Where the word "Информация" occurs in a line of the listing, please copy the line.
/---
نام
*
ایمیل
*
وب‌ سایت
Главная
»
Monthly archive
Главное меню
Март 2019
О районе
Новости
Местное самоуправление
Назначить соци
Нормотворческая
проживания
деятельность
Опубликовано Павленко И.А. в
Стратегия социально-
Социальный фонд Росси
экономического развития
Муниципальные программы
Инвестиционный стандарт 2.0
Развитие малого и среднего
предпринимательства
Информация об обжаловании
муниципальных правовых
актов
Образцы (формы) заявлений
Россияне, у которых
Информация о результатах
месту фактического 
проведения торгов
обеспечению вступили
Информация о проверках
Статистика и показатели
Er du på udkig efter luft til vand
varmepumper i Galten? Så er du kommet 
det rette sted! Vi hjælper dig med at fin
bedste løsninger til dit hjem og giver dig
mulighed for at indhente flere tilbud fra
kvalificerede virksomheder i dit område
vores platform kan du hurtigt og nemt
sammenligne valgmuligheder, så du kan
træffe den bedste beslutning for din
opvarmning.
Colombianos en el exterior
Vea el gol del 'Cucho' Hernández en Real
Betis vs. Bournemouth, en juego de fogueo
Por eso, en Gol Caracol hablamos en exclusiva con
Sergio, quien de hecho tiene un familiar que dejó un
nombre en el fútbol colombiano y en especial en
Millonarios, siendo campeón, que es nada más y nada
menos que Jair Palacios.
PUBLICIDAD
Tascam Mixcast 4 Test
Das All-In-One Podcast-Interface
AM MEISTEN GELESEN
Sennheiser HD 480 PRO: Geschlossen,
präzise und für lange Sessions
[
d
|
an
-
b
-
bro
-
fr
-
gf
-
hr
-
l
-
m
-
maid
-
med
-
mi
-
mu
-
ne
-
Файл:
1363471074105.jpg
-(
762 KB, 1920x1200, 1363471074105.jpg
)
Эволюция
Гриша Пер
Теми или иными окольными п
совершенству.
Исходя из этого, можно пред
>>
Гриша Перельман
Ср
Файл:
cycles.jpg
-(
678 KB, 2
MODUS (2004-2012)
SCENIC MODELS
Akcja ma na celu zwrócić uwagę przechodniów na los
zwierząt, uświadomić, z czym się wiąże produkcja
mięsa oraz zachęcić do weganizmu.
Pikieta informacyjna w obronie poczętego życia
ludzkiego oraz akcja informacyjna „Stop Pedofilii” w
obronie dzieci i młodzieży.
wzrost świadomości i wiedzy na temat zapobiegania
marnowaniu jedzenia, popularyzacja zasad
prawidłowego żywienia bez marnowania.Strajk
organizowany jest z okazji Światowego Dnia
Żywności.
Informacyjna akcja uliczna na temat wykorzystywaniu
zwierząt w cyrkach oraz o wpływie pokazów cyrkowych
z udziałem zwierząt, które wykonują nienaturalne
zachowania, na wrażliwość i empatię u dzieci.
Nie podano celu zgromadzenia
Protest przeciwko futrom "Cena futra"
\---
■ **Answer**:
Информация об обжаловании
Информация о результатах
Информация о проверках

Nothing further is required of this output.